Klockgether-Radke A
Zentrum Anästhesiologie, Rettungs- und Intensivmedizin, Georg-August-Universität Göttingen.
Zentralbl Chir. 1993;118(10):588-91.
Laparoscopic surgery may be associated with increased perioperative morbidity due to respiratory and cardiocirculatory problems. Preoperative assessment requires a diagnostic program including laboratory tests and noninvasive diagnostic studies, and a physical status classification. High-risk patients are those with intracardial right-to-left shunts (increased risk of gas embolism) and patients in shock.

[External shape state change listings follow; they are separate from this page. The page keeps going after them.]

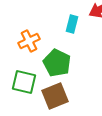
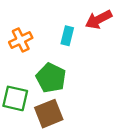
orange cross: (29, 41) -> (21, 40), moved

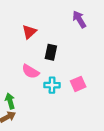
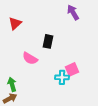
red triangle: (29, 32) -> (15, 23), moved
cyan cross: (52, 85) -> (62, 77), moved

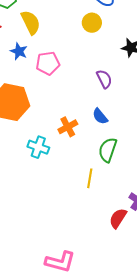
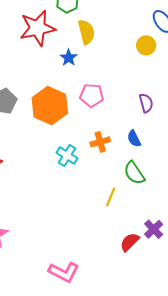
pink pentagon: (48, 63) -> (92, 95), moved
green semicircle: (108, 150) -> (134, 173), turned -65

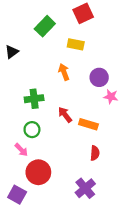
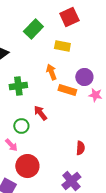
green cross: (34, 99) -> (18, 86), moved
red arrow: (65, 115) -> (40, 113), moved
orange rectangle: (88, 124) -> (67, 90), moved

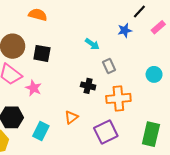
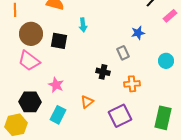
blue star: (125, 30) -> (138, 33), moved
cyan arrow: (92, 44) -> (83, 25), moved, turned 48
pink star: (34, 88) -> (56, 85), moved
orange cross: (118, 98) -> (132, 84), size x0.7

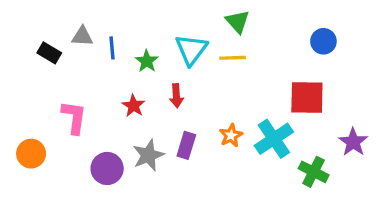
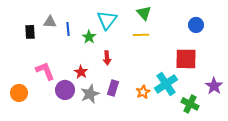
cyan triangle: (191, 50) -> (107, 20), moved
black rectangle: (49, 53) -> (30, 32), turned 56
red star: (133, 106) -> (81, 72), moved
pink L-shape: (74, 117) -> (45, 71), turned -30
orange star: (231, 135) -> (143, 92), moved
purple circle: (107, 168) -> (65, 90), moved

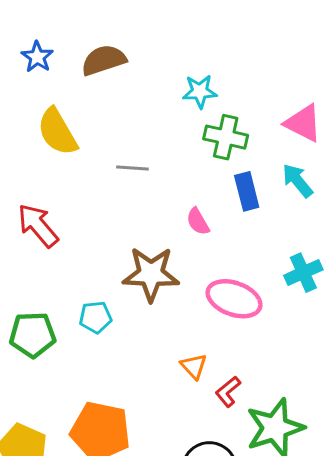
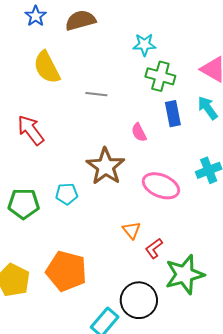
brown star: (151, 274) -> (106, 166), turned 30

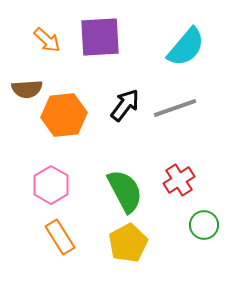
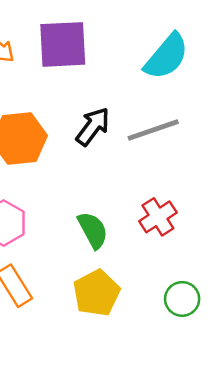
green semicircle: (125, 191) -> (93, 230), size x0.7
green circle: (204, 225) -> (182, 299), moved

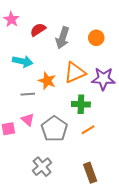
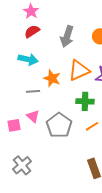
pink star: (11, 19) -> (31, 11), moved
red semicircle: (38, 30) -> (32, 31), moved
gray cross: (42, 167) -> (22, 165), moved

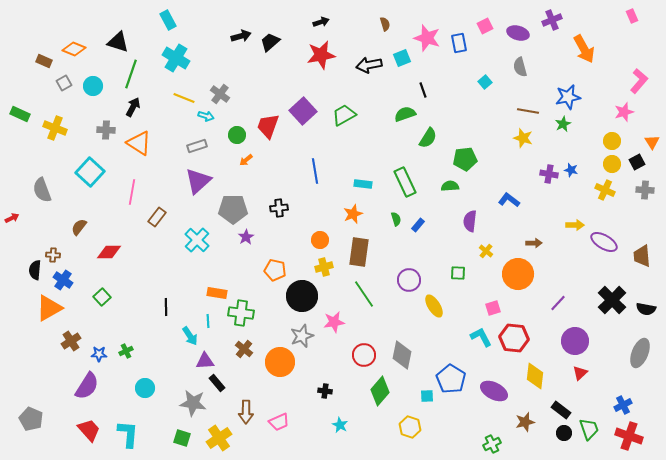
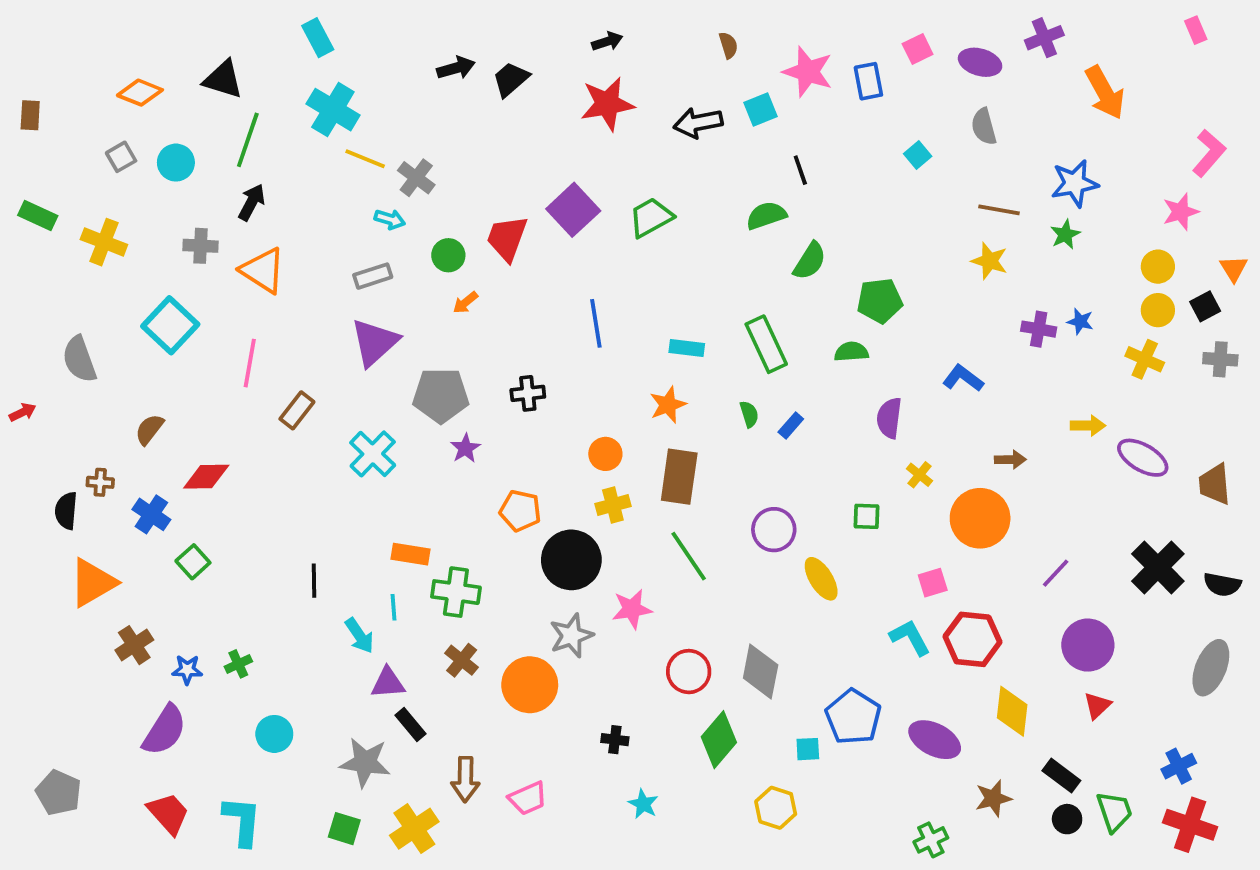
brown rectangle: (44, 61) -> (30, 115), moved, turned 70
yellow line: (184, 98) -> (365, 159), moved
blue cross: (63, 280) -> (151, 514), moved

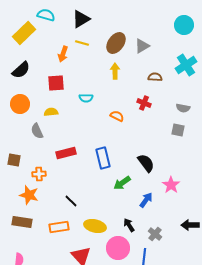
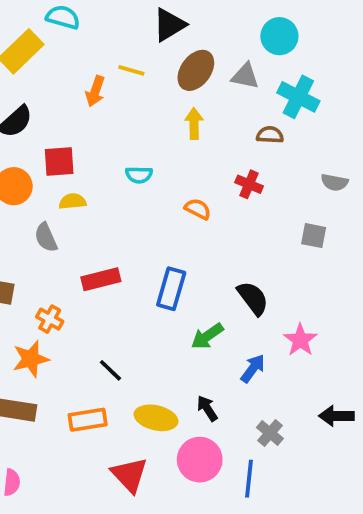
black triangle: (81, 19) -> (169, 25), moved
cyan circle: (184, 25) -> (279, 36), moved
gray triangle: (142, 46) -> (245, 76), turned 42
cyan cross: (186, 65) -> (298, 97), moved, turned -30
red square: (56, 83) -> (59, 161), moved
gray semicircle: (183, 108) -> (334, 182), moved
blue rectangle: (103, 158) -> (171, 289), turned 30
orange cross: (39, 174) -> (50, 319), turned 32
orange star: (29, 195) -> (31, 359), turned -30
black arrow: (129, 225) -> (207, 408), moved

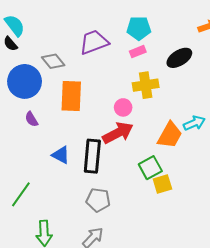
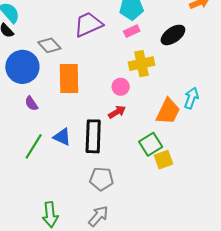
cyan arrow: (194, 123) -> (191, 98), turned -45
red arrow: (118, 133) -> (117, 112), size x0.6
green line: (21, 194) -> (34, 146), moved

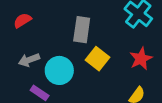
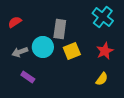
yellow square: (97, 59) -> (72, 51), turned 30
cyan circle: (59, 70) -> (43, 47), moved

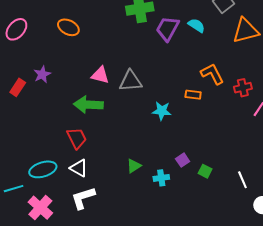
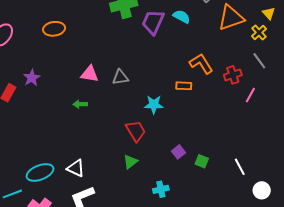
orange ellipse: (68, 27) -> (54, 29), turned -30
gray triangle: (131, 81) -> (120, 77), size x0.7
green arrow: (88, 105) -> (80, 104), size x0.5
red trapezoid: (77, 138) -> (136, 131), moved
cyan cross: (161, 178) -> (161, 189), moved

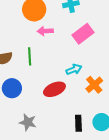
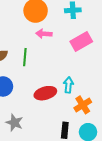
cyan arrow: (74, 69) -> (68, 85), moved, turned -70
orange cross: (94, 85) -> (83, 105), moved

Increased intraoperative morbidity is expected in patients with manifest cardiac failure or severely restricted pulmonary function. In patients with moderate pulmonary dysfunction laparoscopic procedures seem to be associated with the benefit of a better postoperative pulmonary function.
由于呼吸和心脏循环问题,腹腔镜手术可能与围手术期发病率增加有关。术前评估需要一个包括实验室检查和非侵入性诊断研究的诊断程序,以及身体状况分类。高危患者是那些有心内右向左分流(气体栓塞风险增加)的患者和休克患者。明显心力衰竭或肺功能严重受限的患者术中发病率预计会增加。在中度肺功能障碍的患者中,腹腔镜手术似乎与术后更好的肺功能益处相关。